Cadeia produtiva e empregos em risco
O efeito das tarifas vai além dos agricultores. Transportadoras, empresas de logística, terminais portuários, embalagens, armazenagem, indústrias de processamento e o comércio local dependem diretamente das exportações para os Estados Unidos. Uma retração nas vendas pode levar à perda de empregos, sobretudo na região Oeste do Rio Grande do Norte, que concentra grande parte dessas atividades. O impacto se estende também ao setor de mineração e energia, com destaque para o sal marinho — o estado é o maior produtor do Brasil — e o petróleo, ambos produtos estratégicos para o mercado internacional.
Produtos isentos e a estratégia para minimizar impactos
Apesar do endurecimento das tarifas, o governo dos Estados Unidos excluiu da sobretaxa de 25% diversos produtos brasileiros, como carne bovina, café, mel e algumas frutas, além de itens industriais importantes. Caso as frutas potiguares também sejam mantidas entre as exceções ou recebam tratamento diferenciado nas negociações futuras, o impacto econômico para o Rio Grande do Norte pode ser reduzido. Essa janela de exceção representa uma oportunidade para preservar parte significativa das exportações e minimizar os efeitos negativos na economia local.

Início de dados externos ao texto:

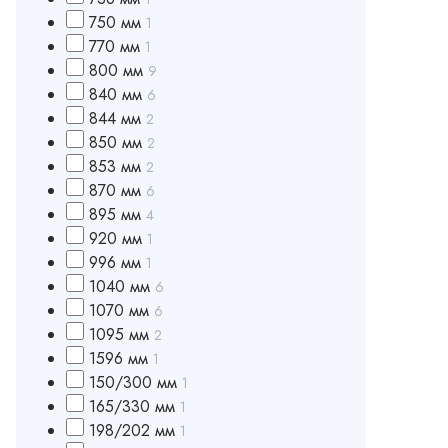
750 мм
1
770 мм
1
800 мм
9
840 мм
6
844 мм
2
850 мм
2
853 мм
2
870 мм
6
895 мм
4
920 мм
1
996 мм
1
1040 мм
6
1070 мм
6
1095 мм
2
1596 мм
1
150/300 мм
1
165/330 мм
1
198/202 мм
1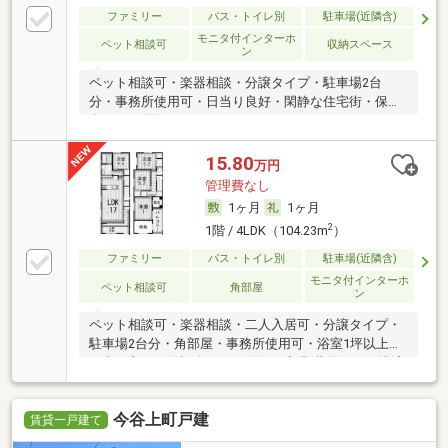
ファミリー
バス・トイレ別
駐車場(近隣含)
モニタ付インターホ
ペット相談可
収納スペース
ン
ペット相談可・楽器相談・分譲タイプ・駐車場2台
分・事務所使用可・日当り良好・閑静な住宅街・保証
人不要／代行
15.80
万円
管理費なし
1ヶ月
1ヶ月
2
1階 / 4LDK（104.23m
）
ファミリー
バス・トイレ別
駐車場(近隣含)
モニタ付インターホ
ペット相談可
角部屋
ン
ペット相談可・楽器相談・二人入居可・分譲タイプ・
駐車場2台分・角部屋・事務所使用可・浴室1坪以上・
日当り良好・保証人不要／代行 ・初期費用カード決済
可
今谷上町戸建
賃貸一戸建て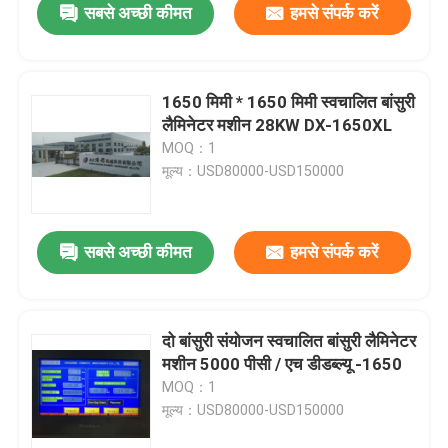
सबसे अच्छी कीमत
हमसे संपर्क करें
1650 मिमी * 1650 मिमी स्वचालित बांसुरी
लैमिनेटर मशीन 28KW DX-1650XL
MOQ：1
मूल्य：USD80000-USD150000
सबसे अच्छी कीमत
हमसे संपर्क करें
दो बांसुरी संयोजन स्वचालित बांसुरी लैमिनेटर
मशीन 5000 पीसी / एच डीडब्ल्यू -1650
MOQ：1
मूल्य：USD80000-USD150000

Necessidade de diversificação e perspectivas futuras
Especialistas em economia reforçam que esse episódio evidencia a importância de ampliar os mercados consumidores para as exportações do Rio Grande do Norte. Atualmente, além dos Estados Unidos, o estado comercializa com a União Europeia, Reino Unido, Canadá, Oriente Médio e Ásia. Fortalecer esses laços pode reduzir a dependência de um único parceiro e deixar a economia estadual mais preparada para enfrentar oscilações na política comercial internacional. Empresários locais acompanham de perto as negociações entre os governos brasileiro e norte-americano, na expectativa de que medidas diplomáticas atenuem os impactos e garantam a competitividade dos produtos potiguares no mercado global.

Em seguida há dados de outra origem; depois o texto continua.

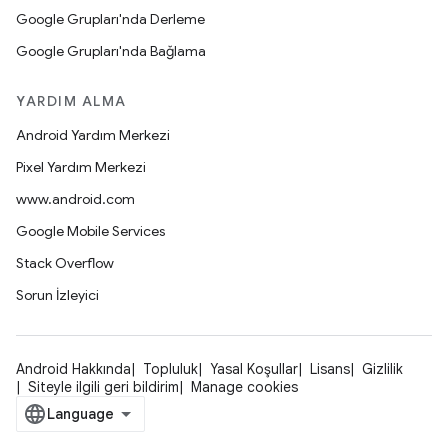
Google Grupları'nda Derleme
Google Grupları'nda Bağlama
YARDIM ALMA
Android Yardım Merkezi
Pixel Yardım Merkezi
www.android.com
Google Mobile Services
Stack Overflow
Sorun İzleyici
Android Hakkında
Topluluk
Yasal Koşullar
Lisans
Gizlilik
Siteyle ilgili geri bildirim
Manage cookies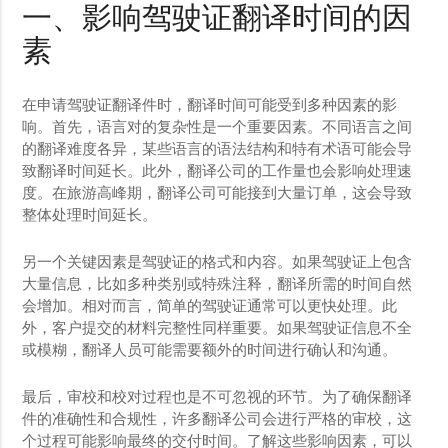
一、影响驾驶证翻译时间的因
素
在申请驾驶证翻译件时，翻译时间可能受到多种因素的影
响。首先，语言对的复杂性是一个重要因素。不同语言之间
的翻译难度各异，某些语言的语法结构和特有术语可能会导
致翻译时间延长。此外，翻译公司的工作量也会影响处理速
度。在旅游高峰期，翻译公司可能接到大量订单，这会导致
整体处理时间延长。
另一个关键因素是驾驶证的格式和内容。如果驾驶证上包含
大量信息，比如多种类别或特殊注释，翻译所需的时间自然
会增加。相对而言，简单的驾驶证通常可以更快处理。此
外，客户提交的材料完整性同样重要。如果驾驶证信息不全
或模糊，翻译人员可能需要额外的时间进行确认和沟通。
最后，审校和校对过程也是不可忽视的环节。为了确保翻译
件的准确性和合规性，许多翻译公司会进行严格的审校，这
个过程可能影响最终的交付时间。了解这些影响因素，可以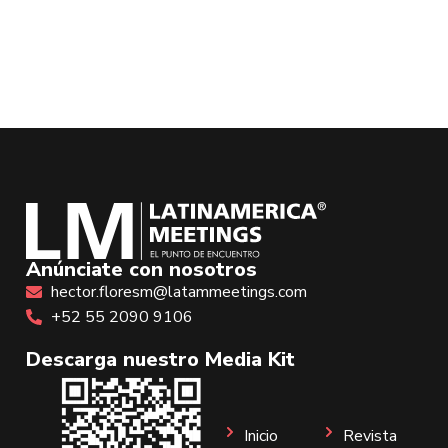
Anúnciate con nosotros
hector.floresm@latammeetings.com
+52 55 2090 9106
Descarga nuestro Media Kit
Inicio
Revista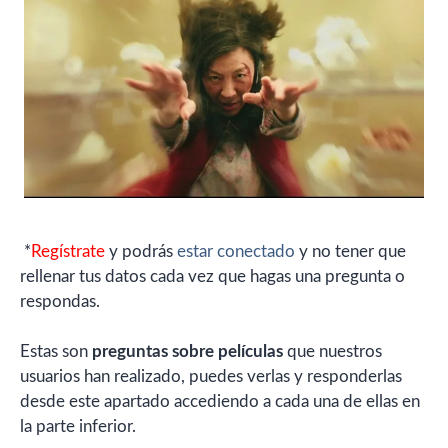
*
Regístrate
y podrás
estar conectado
y no tener que
rellenar tus datos cada vez que hagas una pregunta o
respondas.
Estas son
preguntas sobre películas
que nuestros
usuarios han realizado, puedes verlas y responderlas
desde este apartado accediendo a cada una de ellas en
la parte inferior.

Contexto da tarifa adicional dos EUA e respostas brasileiras
O anúncio da tarifa de 25% foi resultado de uma investigação do Escritório do Representante de Comércio dos Estados Unidos (USTR), que apontou preocupações relacionadas a políticas brasileiras em áreas como comércio digital, etanol, propriedade intelectual e combate à corrupção. Além disso, uma possível sobretaxa adicional de 12,5% está em análise, ligada a alegações de trabalho forçado, as quais o governo brasileiro contestou, afirmando ausência de evidências nesse sentido. O governo do presidente Luiz Inácio Lula da Silva afirmou que usará instrumentos legais previstos na Lei da Reciprocidade Econômica e poderá recorrer à Organização Mundial do Comércio (OMC) para responder às medidas adotadas pelos EUA.

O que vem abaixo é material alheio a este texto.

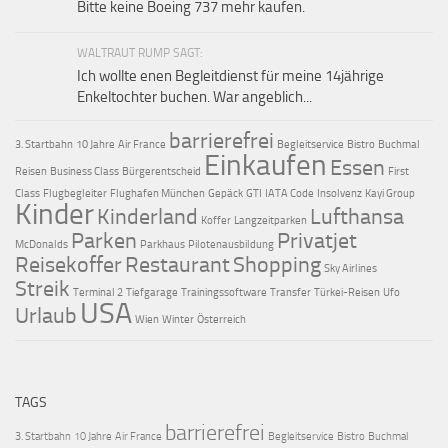
Bitte keine Boeing 737 mehr kaufen.
WALTRAUT RUMP SAGT:
Ich wollte enen Begleitdienst für meine 14jährige
Enkeltochter buchen. War angeblich...
barrierefrei
3. Startbahn
10 Jahre
Air France
Begleitservice
Bistro
Buchmal
Einkaufen
Essen
Reisen
Business Class
Bürgerentscheid
First
Class
Flugbegleiter
Flughafen München
Gepäck
GTI
IATA Code
Insolvenz
Kayi Group
Kinder
Kinderland
Lufthansa
Koffer
Langzeitparken
Parken
Privatjet
McDonalds
Parkhaus
Pilotenausbildung
Reisekoffer
Restaurant
Shopping
Sky Airlines
Streik
Terminal 2
Tiefgarage
Trainingssoftware
Transfer
Türkei-Reisen
Ufo
USA
Urlaub
Wien
Winter
Österreich
TAGS
barrierefrei
3. Startbahn
10 Jahre
Air France
Begleitservice
Bistro
Buchmal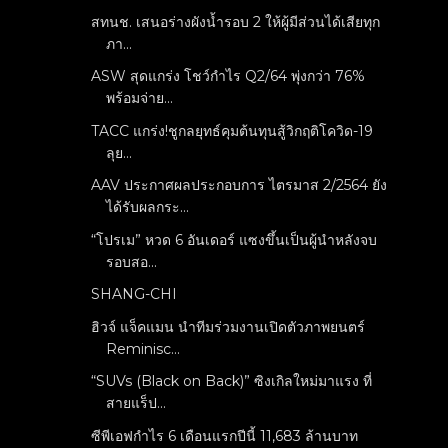
สทนช. เสนอร่างผังน้ำรอบ 2 ให้ผู้มีส่วนได้เสียทุก
ภา...
ASW สุดแกร่ง โชว์กำไร Q2/64 พุ่งกว่า 76%
พร้อมจ่าย...
TACC แกร่ง!ชูกลยุทธ์คุมต้นทุนสู้วิกฤติโควิด-19
ลุย...
AAV ประกาศผลประกอบการ ไตรมาส 2/2564 ยัง
ได้รับผลกระ...
“โปรเม” หวด 6 อันเดอร์ แซงขึ้นเป็นผู้นำหลังจบ
รอบสอ...
SHANG-CHI
ฮิวจ์ แจ็คแมน นำทีมร่วมงานเปิดตัวภาพยนตร์
Reminisc...
“SUVs (Black on Back)” ซิงเกิลใหม่มาแรง ที่
สายแร็ป...
ซีพีเอฟกำไร 6 เดือนแรกปีนี้ 11,683 ล้านบาท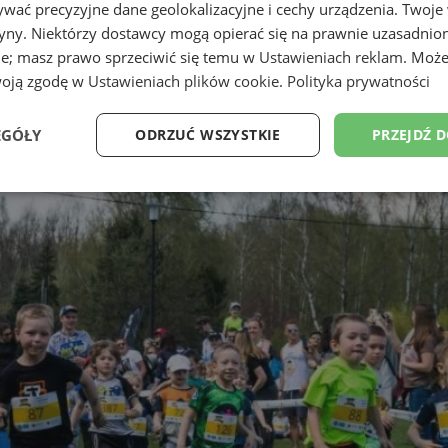
wać precyzyjne dane geolokalizacyjne i cechy urządzenia. Twoje
tryny. Niektórzy dostawcy mogą opierać się na prawnie uzasadnio
ie; masz prawo sprzeciwić się temu w
Ustawieniach reklam
. Może
woją zgodę w
Ustawieniach plików cookie
.
Polityka prywatności
EGÓŁY
ODRZUĆ WSZYSTKIE
PRZEJDŹ 
Wydajność
Targetowanie
Funkcjonalność
Ni
ezbędne
Wydajność
Targetowanie
Funkcjonalność
Niesklasyfikow
ie umożliwiają korzystanie z podstawowych funkcji strony internetowej, takich jak log
Bez niezbędnych plików cookie nie można prawidłowo korzystać ze strony internetowe
Provider
/
Okres
Opis
Domena
przechowywania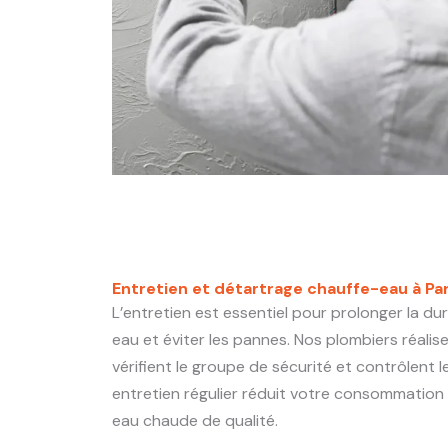
Entretien et détartrage chauffe-eau à Par
L’entretien est essentiel pour prolonger la du
eau et éviter les pannes. Nos plombiers réali
vérifient le groupe de sécurité et contrôlent 
entretien régulier réduit votre consommation 
eau chaude de qualité.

Impactos setoriais e a importância das negociações diplomáticas
O “tarifaço” dos Estados Unidos pode reduzir a competitividade de vários setores exportadores brasileiros, afetando diretamente a economia do Rio Grande do Norte. Contudo, a extensa lista de produtos isentos ajuda a mitigar parte dos efeitos, especialmente para importantes cadeias do agronegócio e da indústria nacional. A expectativa recai sobre o desenrolar das negociações diplomáticas e a definição sobre a possível tarifa adicional, que ainda depende de conclusões da investigação norte-americana. A situação exige atenção para que seja possível preservar empregos, renda e o dinamismo econômico da região.